Introduction
Every LLM ecosystem now has at least one framework promising to make agents easier to build, and every framework post either oversells the abstraction or dismisses it outright. Neither is useful. The only honest way to evaluate a framework is to build the same thing twice — once on the vendor's raw SDK, once on the framework — and compare what each version actually cost you and actually gave you back.
This post builds the small tool-using agent from Building Agentic Workflows in Python twice: once directly on the Anthropic SDK, once on LangChain — a Python framework for models, tools, and agent loops built on top of LangGraph, its lower-level orchestration runtime. We'll also touch the RAG pipeline from RAG From Scratch in Python — retrieval is exactly the kind of component a framework's tool abstraction is built to wrap. The goal isn't to crown a winner; it's to give you a way to make this decision for your own project instead of inheriting someone else's blog-post conclusion.

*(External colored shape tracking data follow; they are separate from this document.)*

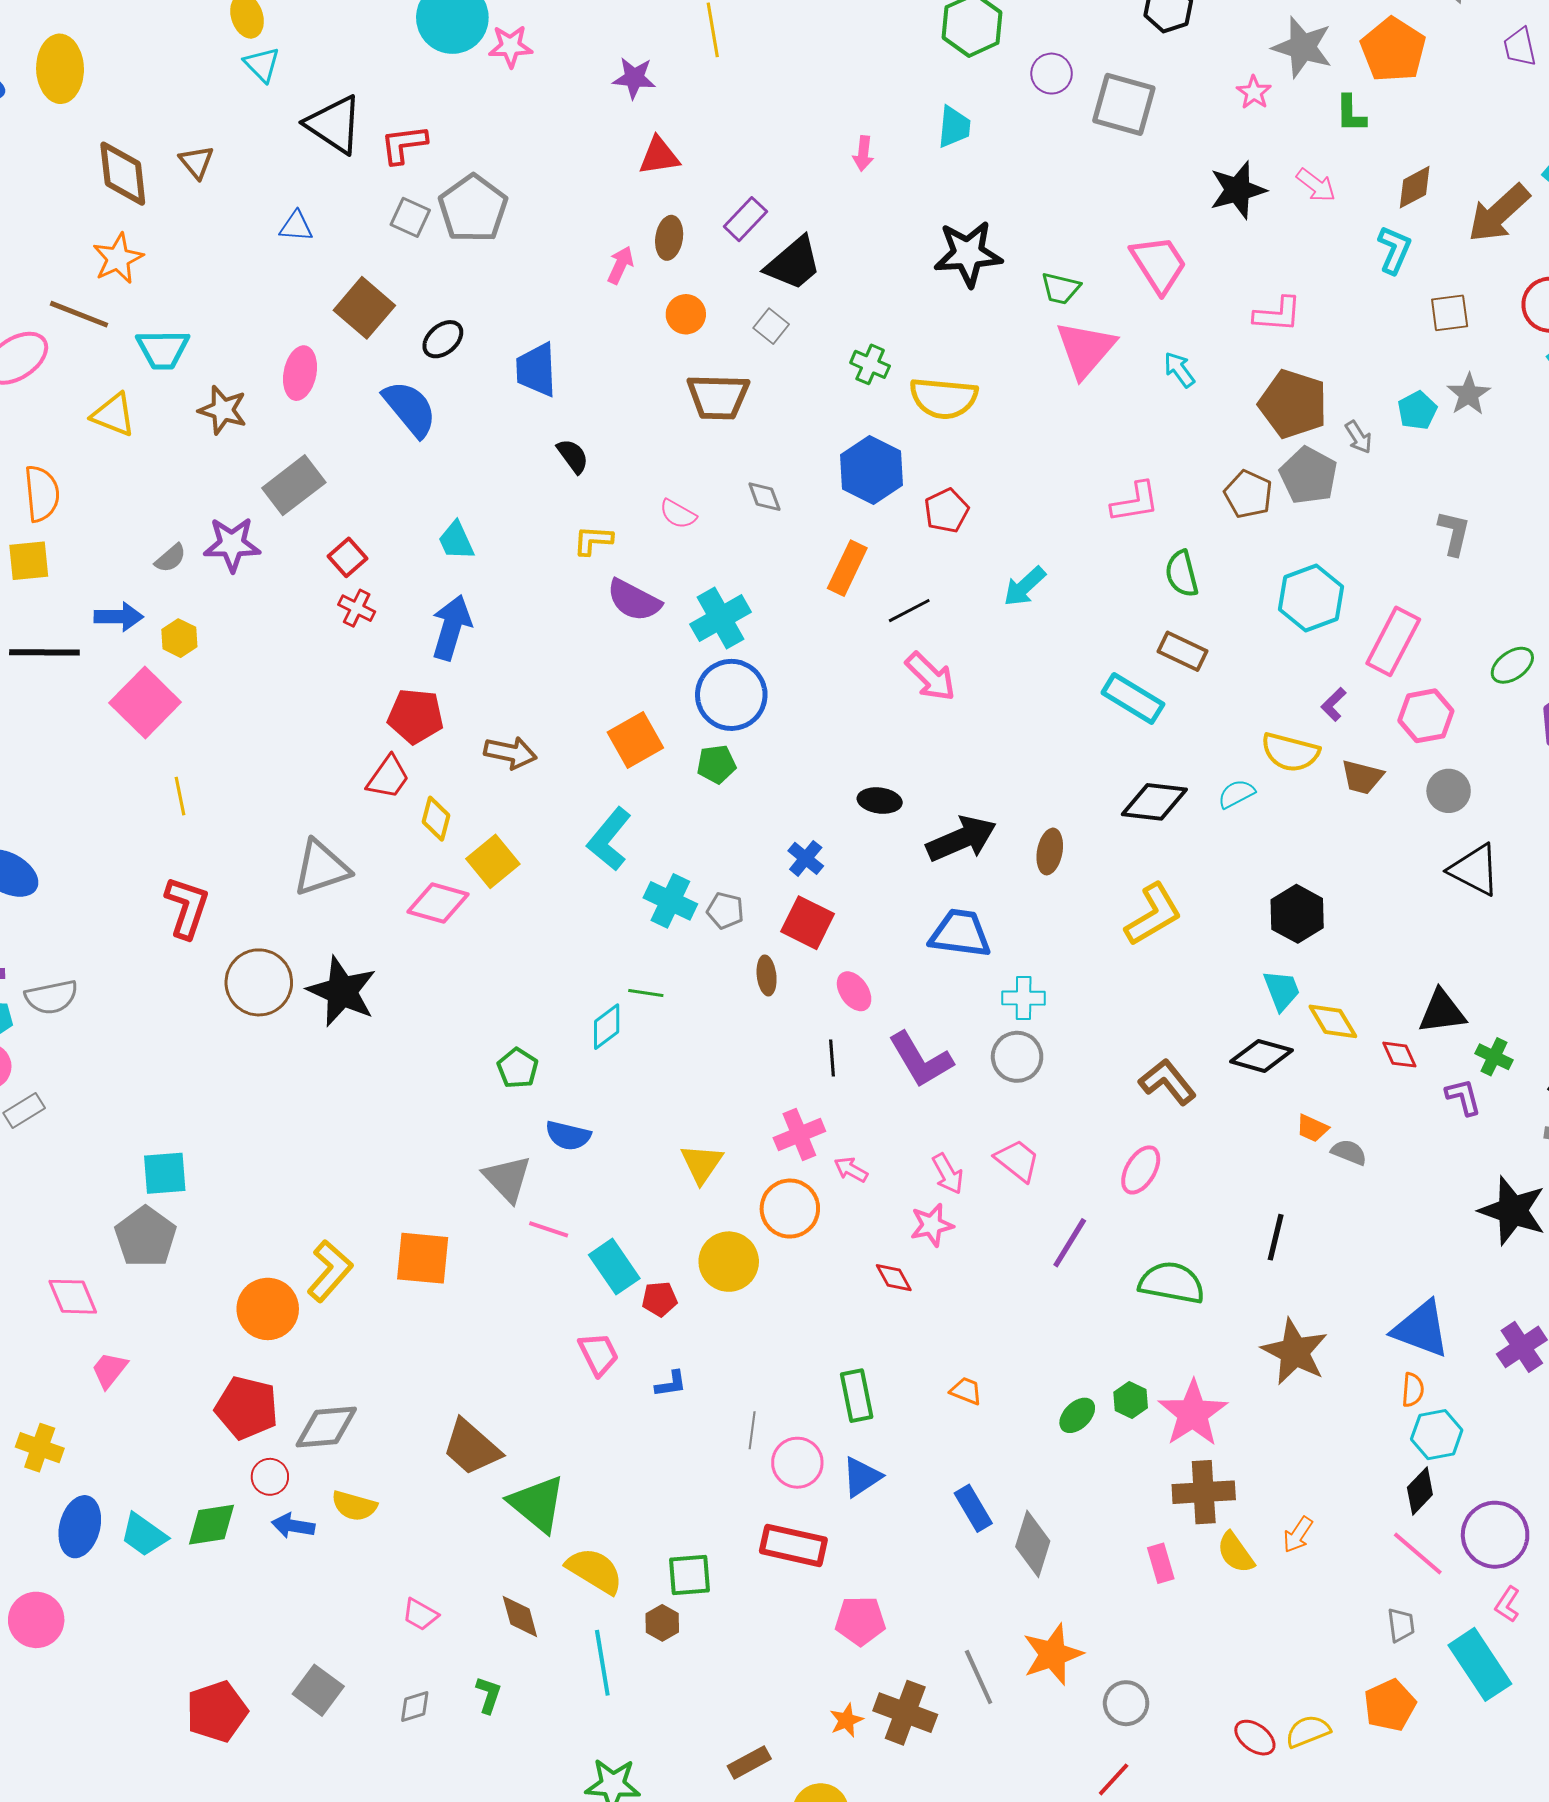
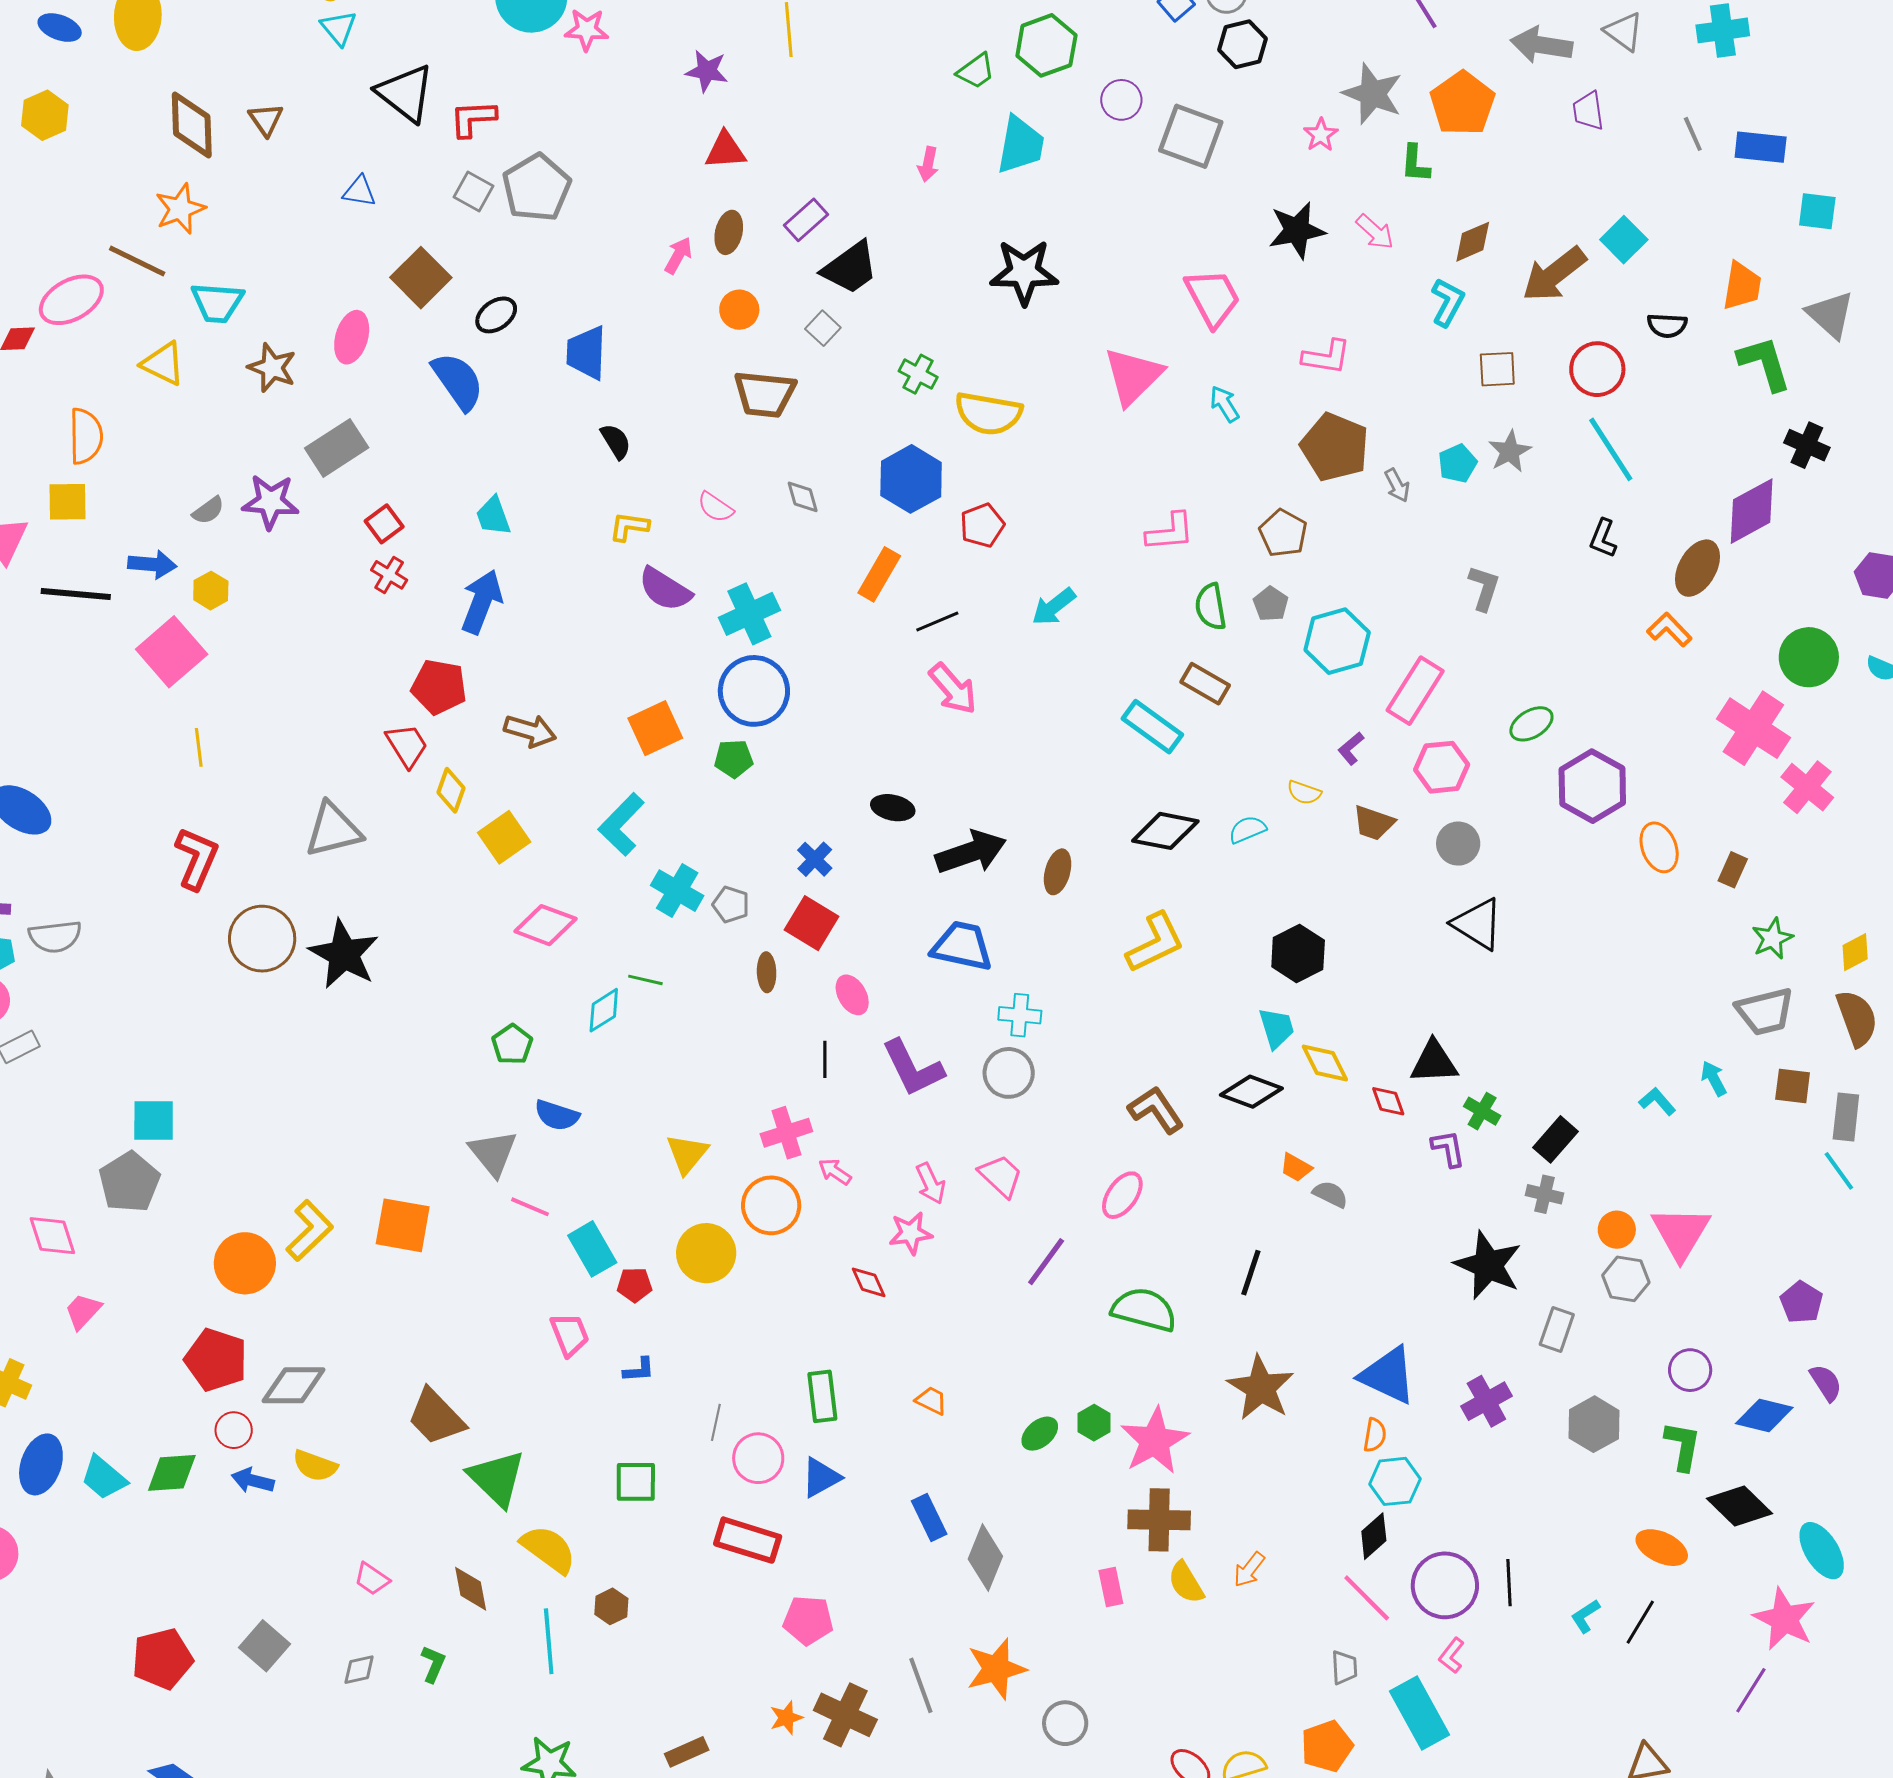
cyan trapezoid: (954, 127) -> (1020, 145), size x1.4
green trapezoid: (1061, 288) -> (976, 71), moved, turned -54
gray pentagon: (1309, 475) -> (1271, 604), moved, size x0.6
yellow semicircle: (1290, 752) -> (1304, 793), size x0.6
red trapezoid: (388, 777) -> (407, 745), turned -72
pink diamond: (438, 903) -> (545, 925), moved
green square: (690, 1575) -> (636, 1482), moved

The Agent We're Building Twice
To keep the comparison fair, both versions get the identical agent: one system prompt, two tools, one user turn, running until the model stops asking for tools.
-
get_weather(location: str) -> str— the same illustrative weather lookup from the agentic-workflows post, so the tool-calling shape lines up exactly with what you've already seen built by hand. -
calculate(operation, a, b) -> float— a second tool with a constrained, whitelistedoperationargument ("add" | "subtract" | "multiply" | "divide") rather than a free-text expression. This is deliberate: it's the "neverevala model-supplied string" lesson from the agentic-workflows post, made concrete as a schema choice instead of a runtime check.
Both tools are defined once and reused unchanged across every version below — the frameworks differ in how they turn a Python function into something the model can call, not in what the agent does.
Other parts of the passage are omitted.